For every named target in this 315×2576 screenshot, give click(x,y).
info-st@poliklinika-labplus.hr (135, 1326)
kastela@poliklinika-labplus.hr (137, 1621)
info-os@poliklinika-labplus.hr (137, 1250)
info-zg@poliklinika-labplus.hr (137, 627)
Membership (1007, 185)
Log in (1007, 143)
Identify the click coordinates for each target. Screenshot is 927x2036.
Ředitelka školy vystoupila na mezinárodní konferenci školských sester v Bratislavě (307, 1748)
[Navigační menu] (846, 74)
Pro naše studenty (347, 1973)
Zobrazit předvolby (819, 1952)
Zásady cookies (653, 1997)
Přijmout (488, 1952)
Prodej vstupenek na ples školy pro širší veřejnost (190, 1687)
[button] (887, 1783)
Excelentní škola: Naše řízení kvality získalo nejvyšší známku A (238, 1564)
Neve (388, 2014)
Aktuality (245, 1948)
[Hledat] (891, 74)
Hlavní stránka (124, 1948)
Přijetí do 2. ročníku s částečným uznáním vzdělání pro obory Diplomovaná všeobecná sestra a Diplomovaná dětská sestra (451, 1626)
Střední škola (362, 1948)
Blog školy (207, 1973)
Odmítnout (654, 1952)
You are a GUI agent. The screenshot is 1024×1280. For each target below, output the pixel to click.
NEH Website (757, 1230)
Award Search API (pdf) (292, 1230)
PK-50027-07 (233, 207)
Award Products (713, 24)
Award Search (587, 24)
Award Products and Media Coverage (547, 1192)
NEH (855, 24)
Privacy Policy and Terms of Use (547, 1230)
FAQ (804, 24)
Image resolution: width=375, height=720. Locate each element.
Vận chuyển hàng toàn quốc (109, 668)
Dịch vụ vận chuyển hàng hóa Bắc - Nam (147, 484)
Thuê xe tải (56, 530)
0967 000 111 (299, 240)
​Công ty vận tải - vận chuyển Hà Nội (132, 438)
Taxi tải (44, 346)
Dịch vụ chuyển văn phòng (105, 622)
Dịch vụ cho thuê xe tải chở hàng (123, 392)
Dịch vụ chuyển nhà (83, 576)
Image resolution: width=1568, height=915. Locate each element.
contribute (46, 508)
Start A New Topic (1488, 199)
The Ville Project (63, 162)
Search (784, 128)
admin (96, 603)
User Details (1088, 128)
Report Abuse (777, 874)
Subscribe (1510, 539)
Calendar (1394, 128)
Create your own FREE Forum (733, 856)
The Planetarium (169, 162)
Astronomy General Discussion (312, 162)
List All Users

● Activity
A complete answer lists each line of the data that holds the word "hàng".

● Written reply
Vận chuyển hàng toàn quốc (109, 668)
Dịch vụ vận chuyển hàng hóa Bắc - Nam (147, 484)
Dịch vụ cho thuê xe tải chở hàng (123, 392)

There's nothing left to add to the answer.